Nazaire Kadia (analyste politique)
La terre dans un de ses inlassables mouvements, vient d’achever sa révolution ou sa translation, mettant fin à un cycle et entamant un autre. Pour le commun des mortels, c’est la fin d’une année et le début d’une autre. C’est l’occasion pour tout un chacun de faire le bilan des 365 jours et nuits passés, d’en tirer les leçons, de prendre des résolutions et de faire des projections pour la nouvelle année.
2021 s’en est allée, emportant avec elle tous les vœux que nous fîmes à son apparition. 2022 apparaît, portant avec elle nos nouveaux vœux, nos nouveaux souhaits et nos nouvelles espérances. C’est un rituel devenu banal auquel nous n’hésitions pas à sacrifier.
Nous sommes-nous assurés que les vœux de l’année écoulée se sont réalisés ? Les souhaits émis ont-ils été accomplis ? Nos espérances ont-elles été satisfaites ?
Qu’importe ? L’année prochaine, nous ferons la même chose.
A cette période de l’année, nous avons également droit au message du chef de l’Etat à la nation. Sans surprise, et comme les années écoulées, nous avons eu droit aux mêmes vœux formulés à notre endroit, les mêmes promesses d’amélioration de notre quotidien et partant de notre condition de vie, sans oublier les belles perspectives qui nous attendent. Tout ceci dans une autosatisfaction et une autocélébration qui deviennent lassantes et ennuyeuses, du fait de leur récurrence.
A entendre ce discours, tout va pour le mieux dans le meilleur des mondes. Nos ponts seront achevés en 2022, notre temple du savoir de Bondoukou nous sera livré en 2022, notre économie a connu une croissance de 6,5%, de nombreux ménages ont quitté les ténèbres grâce à leur accès désormais à l’électricité, la paix règne en Eburnie, 2500 prisonniers non-auteurs de crime de sang ont été élargis, etc. On ne peut que se satisfaire d’un tel bilan.

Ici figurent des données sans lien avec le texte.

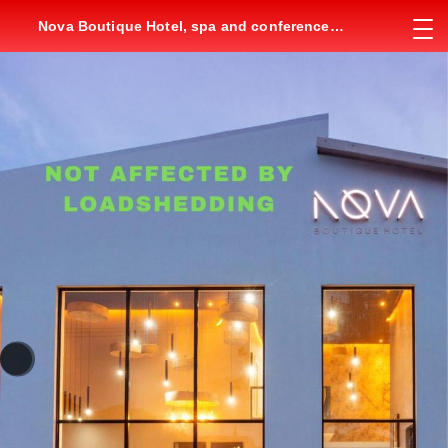
Nova Boutique Hotel, spa and conference
venue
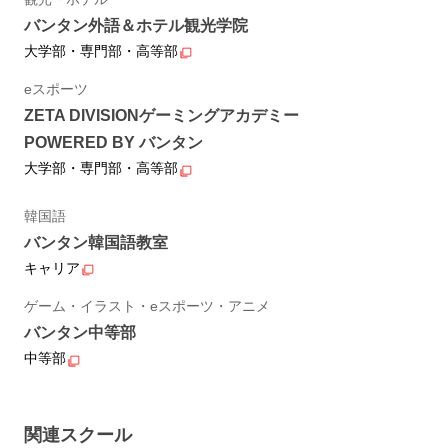
バンタン外語＆ホテル観光学院
大学部・専門部・高等部
eスポーツ
ZETA DIVISIONゲーミングアカデミー
POWERED BY バンタン
大学部・専門部・高等部
韓国語
バンタン韓国語教室
キャリア
ゲーム・イラスト・eスポーツ・アニメ
バンタン中等部
中等部
関連スクール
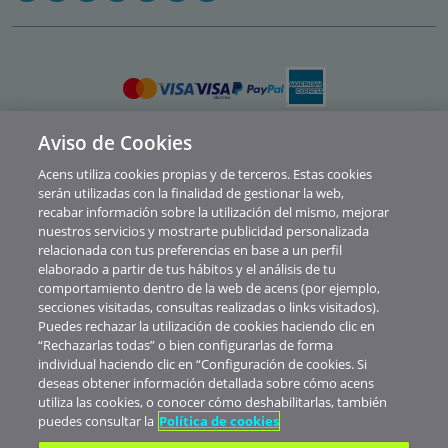
Aviso de Cookies
Política de privacidad
Acens utiliza cookies propias y de terceros. Estas cookies
Cookies
serán utilizadas con la finalidad de gestionar la web,
recabar información sobre la utilización del mismo, mejorar
Contacto
nuestros servicios y mostrarte publicidad personalizada
relacionada con tus preferencias en base a un perfil
Soporte
elaborado a partir de tus hábitos y el análisis de tu
comportamiento dentro de la web de acens (por ejemplo,
Aviso legal
secciones visitadas, consultas realizadas o links visitados).
Canal de Denuncias y Consultas
Puedes rechazar la utilización de cookies haciendo clic en
“Rechazarlas todas” o bien configurarlas de forma
Abuse
individual haciendo clic en “Configuración de cookies. Si
deseas obtener información detallada sobre cómo acens
© Telefónica Soluciones De Informática Y Comunicaciones De España S.A.U.
utiliza las cookies, o conocer cómo deshabilitarlas, también
Nuestros precios no muestran IVA. Realizada la contratación de servicios
puedes consultar la
Política de cookies
verás aplicados los impuestos correspondientes al territorio donde esté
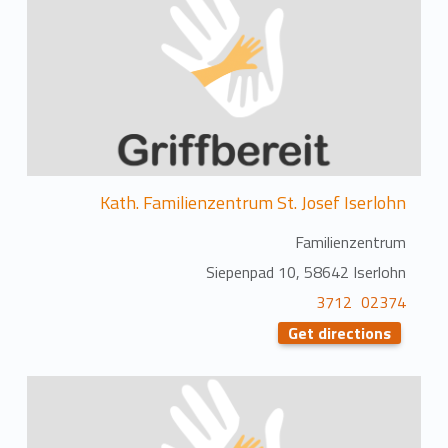
Kath. Familienzentrum St. Josef Iserlohn
Familienzentrum
Siepenpad 10, 58642 Iserlohn
02374 3712
Get directions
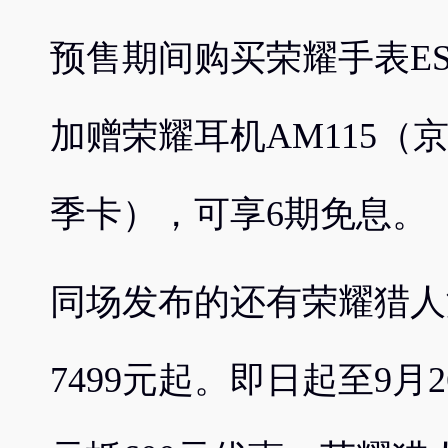
预售期间购买荣耀手表ES
加赠荣耀耳机AM115（
季卡），可享6期免息。
同场发布的还有荣耀猎人
7499元起。即日起至9月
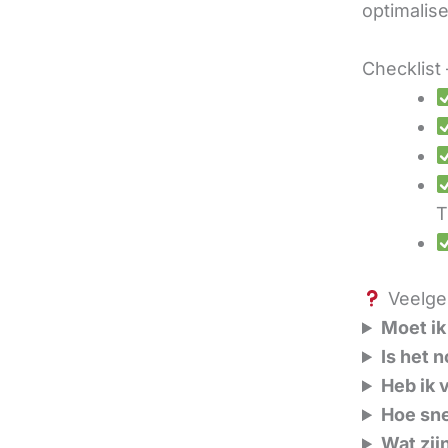
optimalis
Checklist 
T
Veelges
Moet ik
Is het 
Heb ik 
Hoe sne
Wat zij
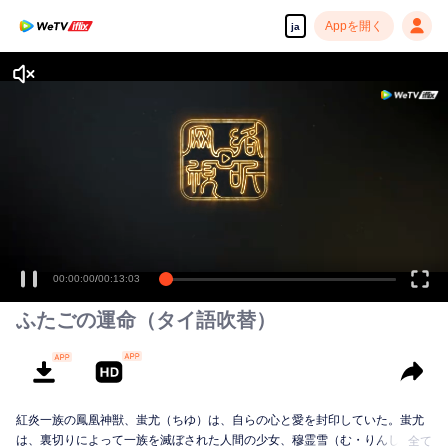
Appを開く
ja
ふたごの運命（タイ語吹替）
紅炎一族の鳳凰神獣、蚩尤（ちゆ）は、自らの心と愛を封印していた。蚩尤
は、裏切りによって一族を滅ぼされた人間の少女、穆霊雪（む・りんしゅ）
全て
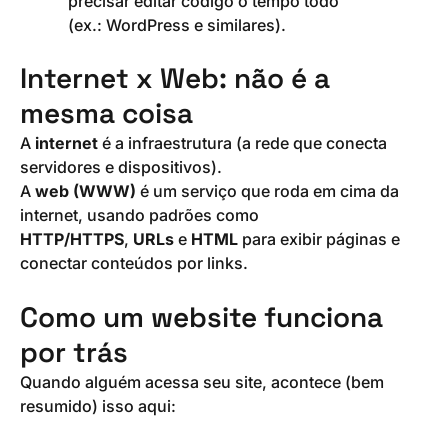
precisar editar código o tempo todo
(ex.: WordPress e similares).
Internet x Web: não é a
mesma coisa
A
internet
é a infraestrutura (a rede que conecta
servidores e dispositivos).
A
web (WWW)
é um serviço que roda em cima da
internet, usando padrões como
HTTP/HTTPS
,
URLs
e
HTML
para exibir páginas e
conectar conteúdos por links.
Como um website funciona
por trás
Quando alguém acessa seu site, acontece (bem
resumido) isso aqui:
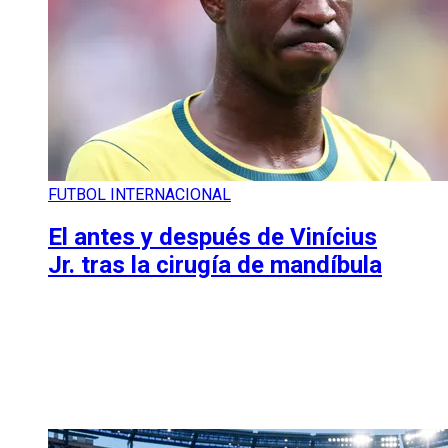
FUTBOL INTERNACIONAL
El antes y después de Vinícius
Jr. tras la cirugía de mandíbula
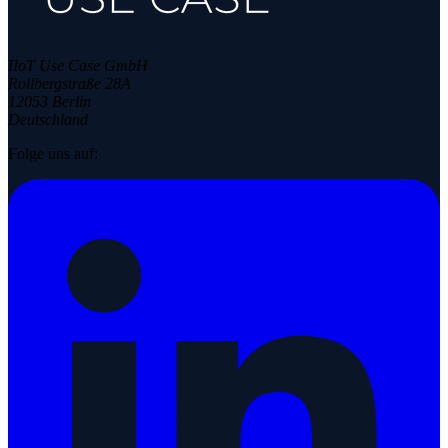
IIoT Use Case GmbH
Rollbergstraße 28A
12053 Berlin
Deutschland
Folge uns auf:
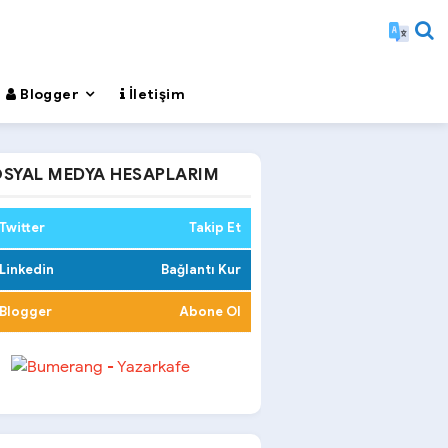
Blogger
İletişim
SYAL MEDYA HESAPLARIM
Twitter
Takip Et
Linkedin
Bağlantı Kur
Blogger
Abone Ol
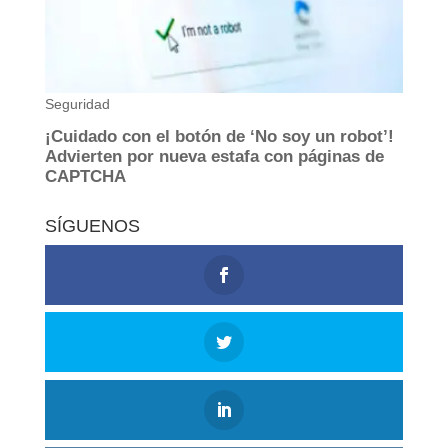
SÍGUENOS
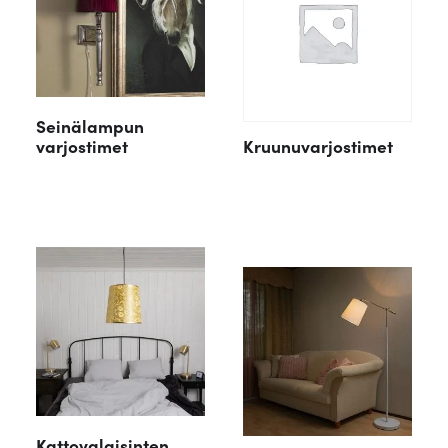
Seinälampun
varjostimet
Kruunuvarjostimet
Kattovalaisinten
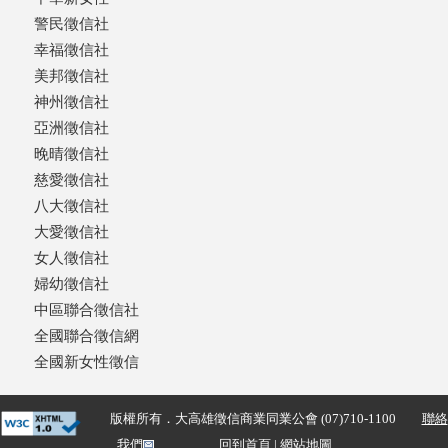
警民徵信社
幸福徵信社
美邦徵信社
神州徵信社
亞洲徵信社
晚晴徵信社
慈愛徵信社
八大徵信社
大愛徵信社
女人徵信社
婦幼徵信社
中區聯合徵信社
全國聯合徵信網
全國新女性徵信
版權所有．大高雄徵信商業同業公會 (07)710-1100
聯絡
我們
回到首頁
|
網站地圖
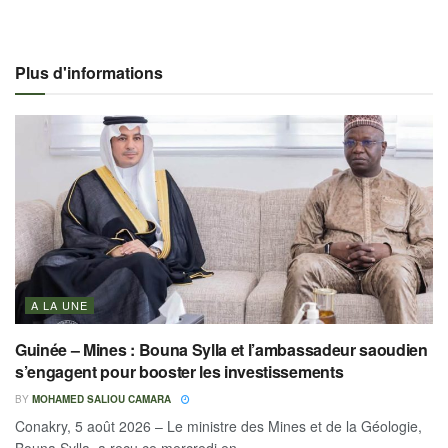
Plus d'informations
A LA UNE
Guinée – Mines : Bouna Sylla et l’ambassadeur saoudien
s’engagent pour booster les investissements
BY
MOHAMED SALIOU CAMARA
Conakry, 5 août 2026 – Le ministre des Mines et de la Géologie,
Bouna Sylla, a reçu ce mercredi en...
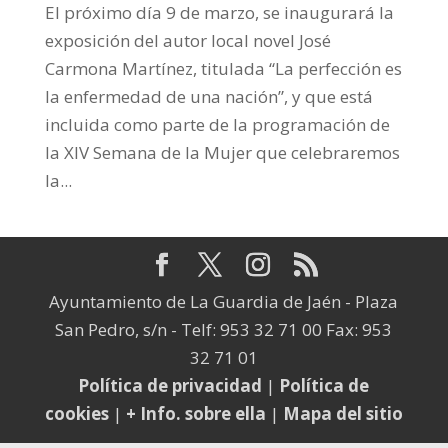
El próximo día 9 de marzo, se inaugurará la
exposición del autor local novel José
Carmona Martínez, titulada “La perfección es
la enfermedad de una nación”, y que está
incluida como parte de la programación de
la XIV Semana de la Mujer que celebraremos
la...
Ayuntamiento de La Guardia de Jaén - Plaza
San Pedro, s/n - Telf: 953 32 71 00 Fax: 953
32 71 01
Política de privacidad
|
Política de
cookies
|
+ Info. sobre ella
|
Mapa del sitio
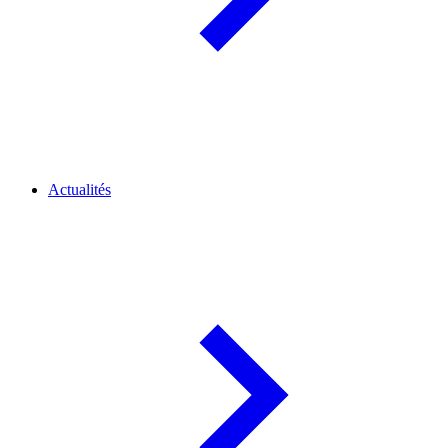
Actualités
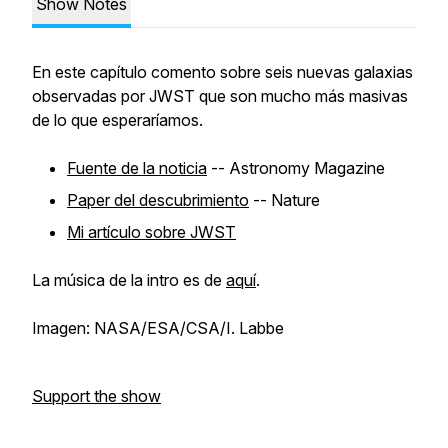
Show Notes
En este capítulo comento sobre seis nuevas galaxias
observadas por JWST que son mucho más masivas
de lo que esperaríamos.
Fuente de la noticia
-- Astronomy Magazine
Paper del descubrimiento
-- Nature
Mi artículo sobre JWST
La música de la intro es de
aquí
.
Imagen: NASA/ESA/CSA/I. Labbe
Support the show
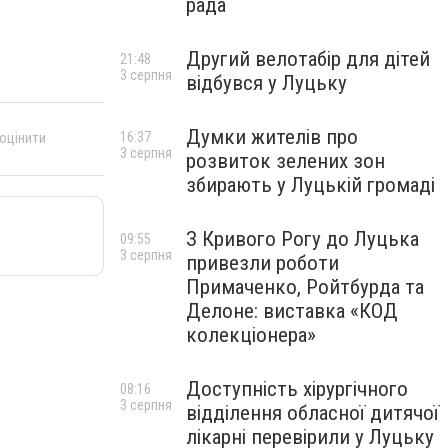
рада
Другий велотабір для дітей
21:48
3 серпня
відбувся у Луцьку
Думки жителів про
16:37
 оцінити
3 серпня
розвиток зелених зон
збирають у Луцькій громаді
З Кривого Рогу до Луцька
09:55
3 серпня
привезли роботи
Примаченко, Ройтбурда та
Делоне: виставка «КОД
колекціонера»
Доступність хірургічного
08:16
3 серпня
відділення обласної дитячої
лікарні перевірили у Луцьку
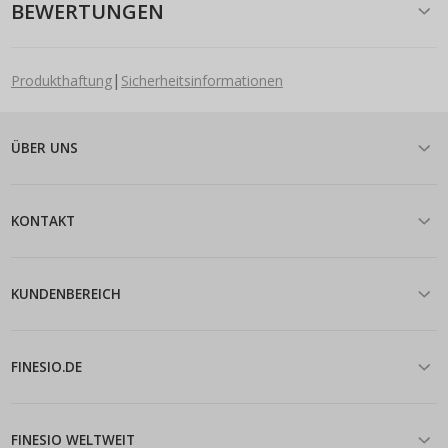
BEWERTUNGEN
|
Produkthaftung
Sicherheitsinformationen
ÜBER UNS
KONTAKT
KUNDENBEREICH
FINESIO.DE
FINESIO WELTWEIT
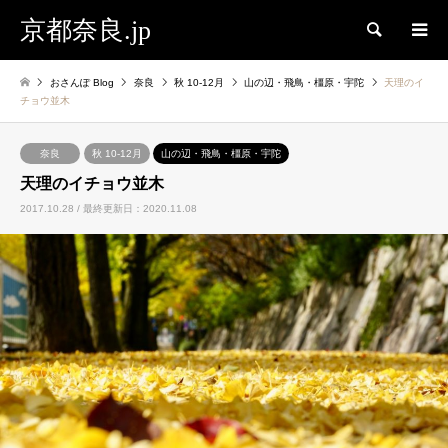
京都奈良.jp
検索
おさんぽ Blog
奈良
秋 10-12月
山の辺・飛鳥・橿原・宇陀
天理のイ
チョウ並木
奈良
秋 10-12月
山の辺・飛鳥・橿原・宇陀
天理のイチョウ並木
2017.10.28 / 最終更新日：2020.11.08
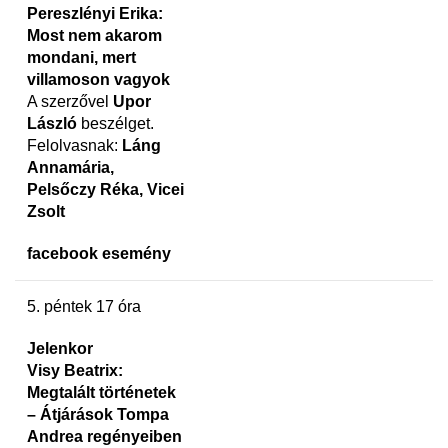
Pereszlényi Erika:
Most nem akarom
mondani, mert
villamoson vagyok
A szerzővel
Upor
László
beszélget.
Felolvasnak:
Láng
Annamária,
Pelsőczy Réka, Vicei
Zsolt
facebook esemény
5. péntek 17 óra
Jelenkor
Visy Beatrix:
Megtalált történetek
– Átjárások Tompa
Andrea regényeiben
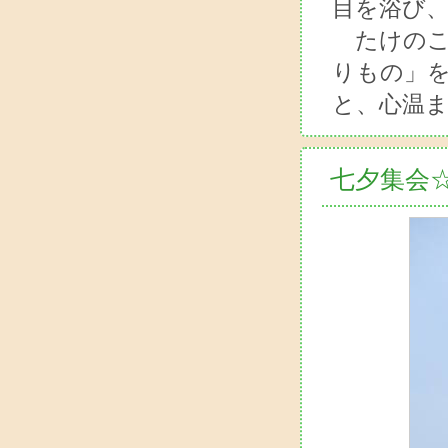
目を浴び
たけのこ
りもの」
と、心温
七夕集会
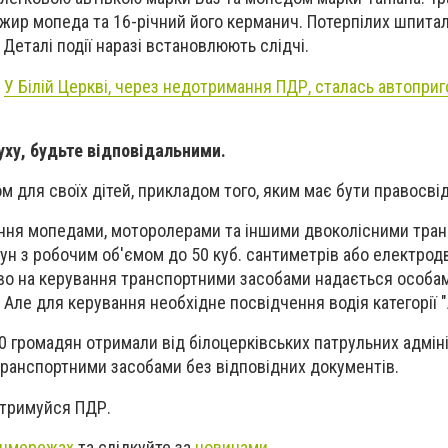
жир мопеда та 16-річний його керманич.
Потерпілих шпитал
. Деталі події наразі встановлюють слідчі.
-
У Білій Церкві, через недотримання ПДР, сталась автоприг
ху, будьте відповідальними.
м для своїх дітей, прикладом того, яким має бути правосві
ання мопедами, моторолерами та іншими двоколісними тра
гун з робочим об'ємом до 50 куб. сантиметрів або електрод
во на керування транспортними засобами надається особам
 Але для керування необхідне посвідчення водія категорії "
0 громадян отримали від білоцерківських патрульних адмін
транспортними засобами без відповідних документів.
отримуйся ПДР.
цмережах
та слідкуйте за
новинами
.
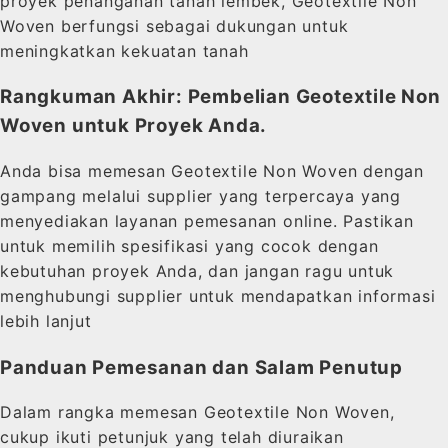
proyek penanganan tanah lembek, Geotextile Non
Woven berfungsi sebagai dukungan untuk
meningkatkan kekuatan tanah
Rangkuman Akhir: Pembelian Geotextile Non
Woven untuk Proyek Anda.
Anda bisa memesan Geotextile Non Woven dengan
gampang melalui supplier yang terpercaya yang
menyediakan layanan pemesanan online. Pastikan
untuk memilih spesifikasi yang cocok dengan
kebutuhan proyek Anda, dan jangan ragu untuk
menghubungi supplier untuk mendapatkan informasi
lebih lanjut
Panduan Pemesanan dan Salam Penutup
Dalam rangka memesan Geotextile Non Woven,
cukup ikuti petunjuk yang telah diuraikan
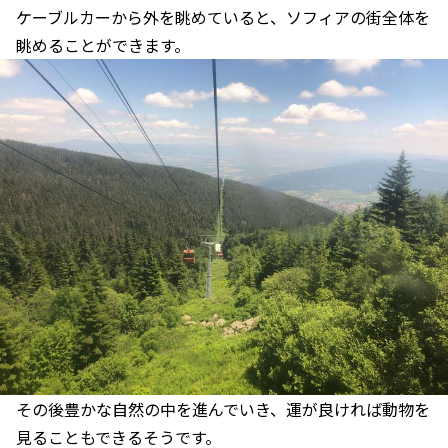
ケーブルカーから外を眺めていると、ソフィアの街全体を
眺めることができます。
その後豊かな自然の中を進んでいき、運が良ければ動物を
見ることもできるそうです。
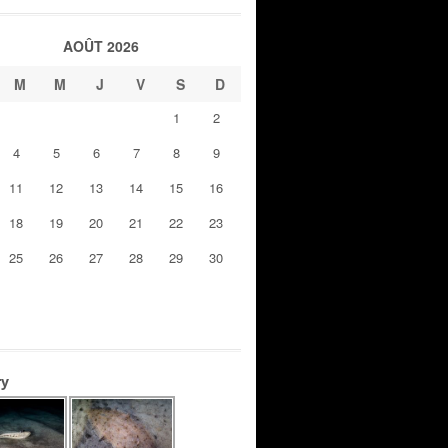
AOÛT 2026
M
M
J
V
S
D
1
2
4
5
6
7
8
9
11
12
13
14
15
16
18
19
20
21
22
23
25
26
27
28
29
30
ry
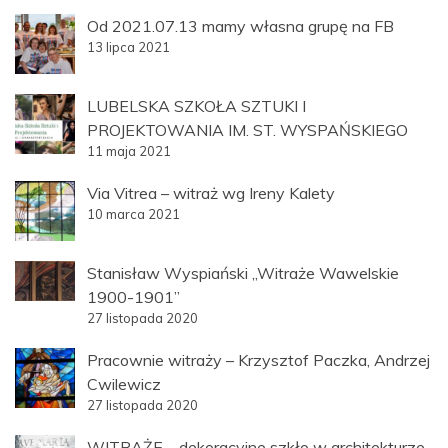
Od 2021.07.13 mamy własna grupę na FB
13 lipca 2021
LUBELSKA SZKOŁA SZTUKI I
PROJEKTOWANIA IM. ST. WYSPAŃSKIEGO
11 maja 2021
Via Vitrea – witraż wg Ireny Kalety
10 marca 2021
Stanisław Wyspiański „Witraże Wawelskie
1900-1901”
27 listopada 2020
Pracownie witraży – Krzysztof Paczka, Andrzej
Cwilewicz
27 listopada 2020
WITRAŻE – dekoracyjne szkło w architekturze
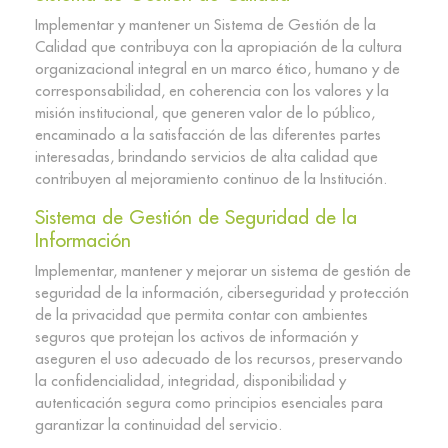
Implementar y mantener un Sistema de Gestión de la
Calidad que contribuya con la apropiación de la cultura
organizacional integral en un marco ético, humano y de
corresponsabilidad, en coherencia con los valores y la
misión institucional, que generen valor de lo público,
encaminado a la satisfacción de las diferentes partes
interesadas, brindando servicios de alta calidad que
contribuyen al mejoramiento continuo de la Institución.​
Sistema de Gestión de Seguridad de la
Información​
Implementar, mantener y mejorar un sistema de gestión de
seguridad de la información, ciberseguridad y protección
de la privacidad que permita contar con ambientes
seguros que protejan los activos de información y
aseguren el uso adecuado de los recursos, preservando
la confidencialidad, integridad, disponibilidad y
autenticación segura como principios esenciales para
garantizar la continuidad del servicio.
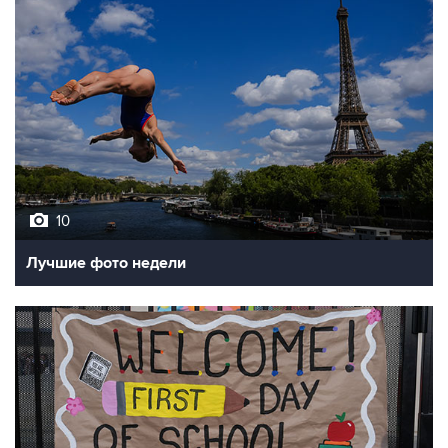
10
Лучшие фото недели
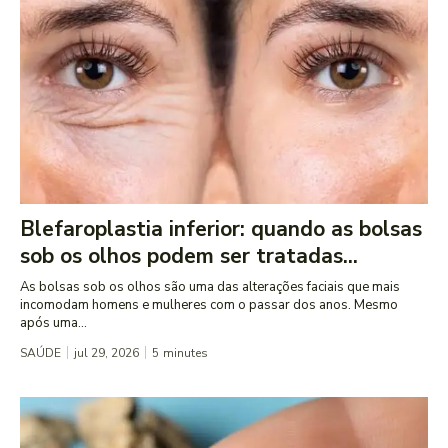
Blefaroplastia inferior: quando as bolsas
sob os olhos podem ser tratadas...
As bolsas sob os olhos são uma das alterações faciais que mais
incomodam homens e mulheres com o passar dos anos. Mesmo
após uma...
SAÚDE
jul 29, 2026
5
minutes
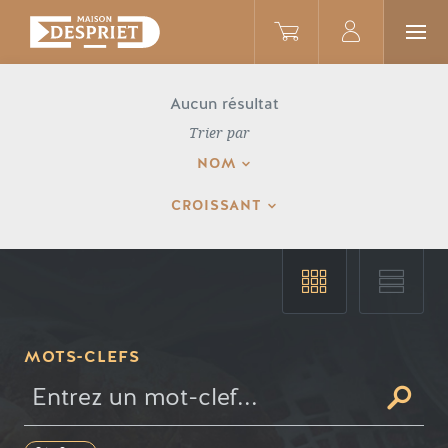
Aucun résultat
Trier par
NOM
CROISSANT
MOTS-CLEFS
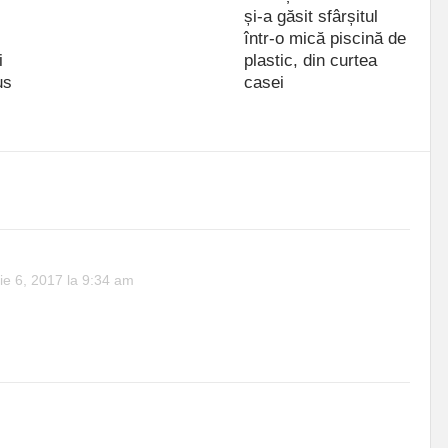
și-a găsit sfârșitul
într-o mică piscină de
i
plastic, din curtea
us
casei
iulie 09, 2021
n
ie 6, 2017 la 9:34 am
anipulare!!! In primul rand poza e trucata, nu acela era mesajul
 Iar in al doilea daca nu ati inteles vom continua sa iesim, pana
ti intelege!
Andrei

Mais des interrogations demeurent. Le niveau de vie des ivoirien a-t-il évolué pour autant? Dans quel sens ? Ressentent-ils toutes ces améliorations sur leur quotidien ?
Qu’en est-il des ivoiriens déguerpis de Koumassi ou d’ailleurs ? Que leur propose-t-on après avoir perdu leurs logements ?
Qu’en est-il de cette vague de grippe qui fait ravage au sein de la population et dont on dit qu’elle serait le variant Omicron de la covid 19 ? Il est tout de même curieux que le chef de l’Etat n’en fasse pas cas, comme si cela était un épiphénomène.
Beaucoup d’ivoiriens avaient l’espoir qu’en cette fin d’année, dans un esprit d’ouverture, les prisonniers politiques et militaires de la crise postélectorale seraient élargis, à l’effet de contribuer à la détente de l’atmosphère politique, mais apparemment cela n’est pas à l’ordre du jour.
Mais avec du recul, on peut aisément se rendre compte qu’il n’y a vraiment pas de quoi s’étonner. L’esprit de ce discours et les attentes non satisfaites des ivoiriens cadrent bien avec le dernier développement de l’actualité dans notre pays. Le pouvoir semble ne se sentir à l’aise que dans une atmosphère trouble ou surchauffée.
Il peut désirer une chose et son contraire. Ainsi, par le truchement du premier ministre Patrick Achy, il peut appeler les partis politiques et la société civile à un dialogue politique et mettre également en perspective la poursuite devant la justice, des principaux dirigeants de l’opposition. Cela selon ses thuriféraires pour mettre fin à l’impunité.
Pendant ce temps, tous les chefs rebelles devenus des officiers de l’armée nationale peuvent être promus colonels majors ou généraux, alors que certains d’entre eux ont été épinglés par des Ong comme ayant commis les pires atrocités pendant la crise postélectorale de 2010. Quand seront-ils interpelés ? Ceux qui ont décapité un jeune homme à Daoukro peuvent également courir. On espère qu’arrivera un jour où ils seront rattrapés par notre estimé procureur, et qu’ils répondront de leur acte.
Demain est certes un autre jour mais demain arrive toujours et l’ivraie sera séparée du vrai.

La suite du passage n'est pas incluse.